Overall this means my system was doing a lot of duplicated work and was hitting some hard limits.
The solution I imagined is that the webhook adds these product ids to a queue and every 30 minutes or so, take the ids from the queue, find unique ids and process them in one go.
Implementation 1 - RabbitMQ
One of the often used queuing system is RabbitMQ. However RabbitMQ cannot de-duplicate the messages of the queue “nicely”.
What does “nicely” mean? Well.. there is a way, which involves reading all the messages in the queue, and then finding unique ones through code. That is, deduplication done by the consumer. I would rather not have duplicates in the queue in the first place, if possible.
Besides I already have redis running. If redis can be used, I could avoid adding yet another system for me to maintain.
Implementation 2 - Redis
Redis has several data structures in its feature list. It has regular queues. But that is just like RabbitMQ in that messages will have to deduplicated by my code. Redis has got another interesting data structure called “sorted set”.
A sorted set is a data structure where each item in the set also has a numeric score, so that items can be fetched in sorted order of the scores.
This data structure may not look very intuitive at first glance. A queue is a just a list.. pretty easy to understand. You can push and pop items to and from it. But how to use a sorted set as a queue?

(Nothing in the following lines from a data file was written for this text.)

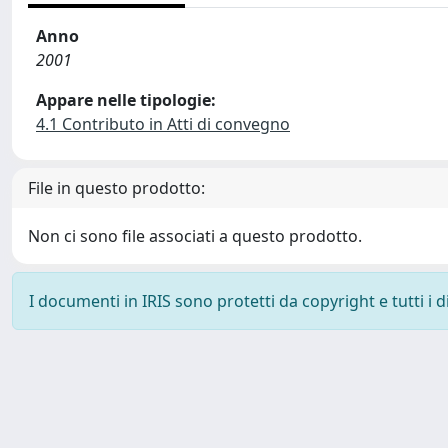
Anno
2001
Appare nelle tipologie:
4.1 Contributo in Atti di convegno
File in questo prodotto:
Non ci sono file associati a questo prodotto.
I documenti in IRIS sono protetti da copyright e tutti i di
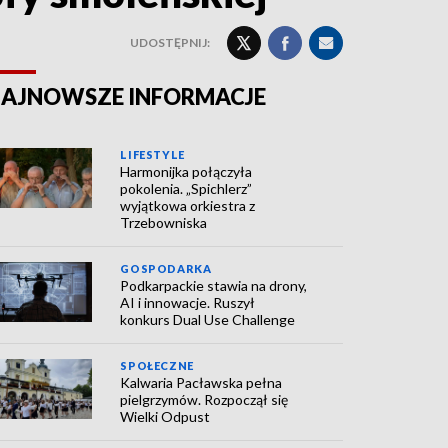
UDOSTĘPNIJ:
AJNOWSZE INFORMACJE
LIFESTYLE
Harmonijka połączyła
pokolenia. „Spichlerz”
wyjątkowa orkiestra z
Trzebowniska
GOSPODARKA
Podkarpackie stawia na drony,
AI i innowacje. Ruszył
konkurs Dual Use Challenge
SPOŁECZNE
Kalwaria Pacławska pełna
pielgrzymów. Rozpoczął się
Wielki Odpust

To build the intuition, note that even with queues each item in a queue have got a numeric association. If you are told that “you are the 10th person in the queue” means there are 9 people ahead of you. And the next person joining the queue will be the 11th person. If you think of position as a “score”, then a queue’s scoring logic for a new item is always the number of items previously in the queue + 1.
But in a sorted set, the score for a new item doesn’t have to be strictly the position of the item. It can be any increasing number.. like time. Time is easy to access as well. Though time can have duplicates if two items are added in the same millisecond. However in our case that is not a problem as sorted sets allows duplicate scores.. and few duplicate scores are ok, as long as they do not majorly alter the overall order of insertions. And we are more concerned about keys being unique.

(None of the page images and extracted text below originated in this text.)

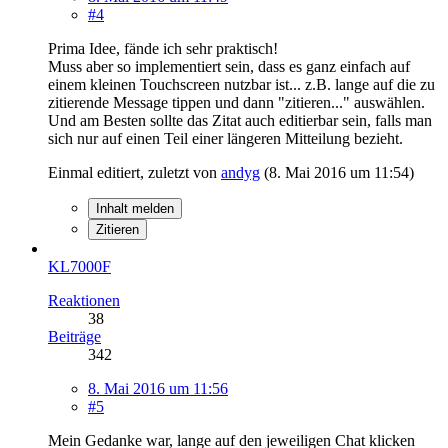
#4
Prima Idee, fände ich sehr praktisch!
Muss aber so implementiert sein, dass es ganz einfach auf
einem kleinen Touchscreen nutzbar ist... z.B. lange auf die zu
zitierende Message tippen und dann "zitieren..." auswählen.
Und am Besten sollte das Zitat auch editierbar sein, falls man
sich nur auf einen Teil einer längeren Mitteilung bezieht.
Einmal editiert, zuletzt von
andyg
(
8. Mai 2016 um 11:54
)
Inhalt melden
Zitieren
KL7000F
Reaktionen
38
Beiträge
342
8. Mai 2016 um 11:56
#5
Mein Gedanke war, lange auf den jeweiligen Chat klicken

With that said, I am going to write down the redis command that will add a key to the sorted set if and only if it doesn’t exist already in the set.
ZADD product-updates NX <currentTimeInMilliseconds> product-id-1
NX in the command prevents duplicate product ids from getting into the “queue”. Now from the consumer side, I can fetch all the oldest product ids that were added into the set and limit the result to 100. Note that I am not removing the items from the set.. just reading them.

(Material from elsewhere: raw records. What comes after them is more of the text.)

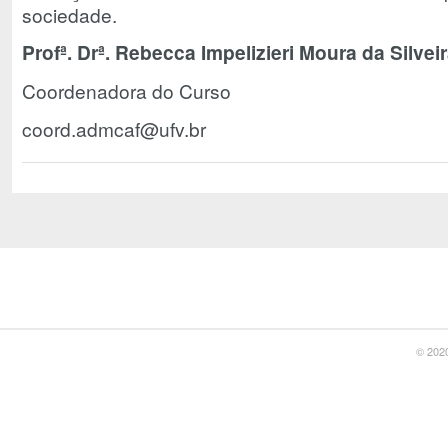
sociedade.
Profª. Drª. Rebecca Impelizieri Moura da Silvei
Coordenadora do Curso
coord.admcaf@ufv.br
© 2020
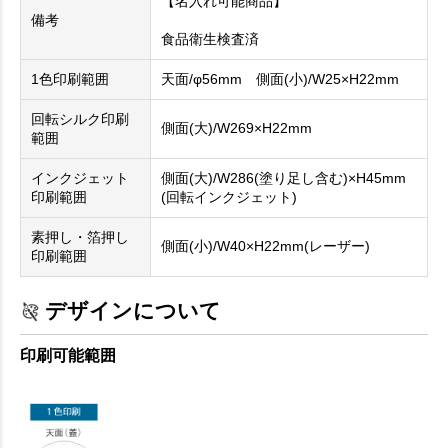
【名入れ可能商品】
備考
食品衛生検査済
1色印刷範囲
天面/φ56mm 側面(小)/W25×H22mm
回転シルク印刷
側面(大)/W269×H22mm
範囲
インクジェット
側面(大)/W286(塗り足し含む)×H45mm
印刷範囲
(回転インクジェット)
素押し・箔押し
側面(小)/W40×H22mm(レーザー)
印刷範囲
デザインについて
印刷可能範囲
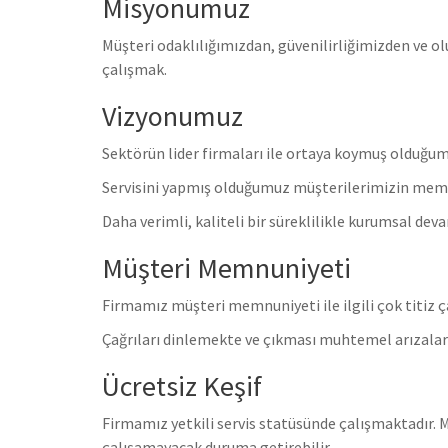
Misyonumuz
Müşteri odaklılığımızdan, güvenilirliğimizden ve
çalışmak.
Vizyonumuz
Sektörün lider firmaları ile ortaya koymuş olduğum
Servisini yapmış olduğumuz müşterilerimizin memnu
Daha verimli, kaliteli bir süreklilikle kurumsal de
Müşteri Memnuniyeti
Firmamız müşteri memnuniyeti ile ilgili çok titiz 
Çağrıları dinlemekte ve çıkması muhtemel arızaların
Ücretsiz Keşif
Firmamız yetkili servis statüsünde çalışmaktadır. M
çalışamayacak duruma getirebilir.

ZRANGEBYSCORE product-updates 0 <currentTimeInMilliseconds> LIMIT 0 100
I can process each item (product id) and then remove the items either one by one as I process them, or remove all the 100 items in single command.
ZREM product-updates product-id-1 product-id-2 ...
Workers and load-balancing
For me a single process/thread is sufficient to do the job as I would hit shopify’s rate limits if I try to parallelize the work. However, maybe for another use case that doesn’t have such limits, you would probably like to have multiple workers doing the work. How would we do this?
My solution would be with the following assumptions:
- we need to know how many workers are going to run upfront
- each worker will have a queue dedicated for itself
The main problem here is ensuring de-duplication works now. How can we de-duplicate when there are multiple queues?
The trick I am going to pull is by using a hash function.
hash("product-id") % numberOfQueues
A hash function takes a string and returns a number. That’s how the remainder operator
% can work. It will always return the same number for the same string. The hash function output must be pretty random for this to work reliably.
There are several hash functions out there. One of my favorite is fnv1a, since it is tiny in implementation (literally 10 lines of code).
So let’s take an example. Let’s say we have 4 workers/queues.
fnv1a("product-id-1") % 4 // = 0 always, if one uses https://www.npmjs.com/package/fnv1a
You will always get the same queue number if you pass the the same product id. So producers don’t need to handle duplicates, rather they try to consistently add a given product id to the same queue number as long as the number of queues is constant. And our ZADD NX command will handle duplicates within a queue.
(By the way, this approach is also known as “sticky session load balancing”)
That’s all for this post. The post was mostly about how to implement a queue with Redis without containing any duplicates.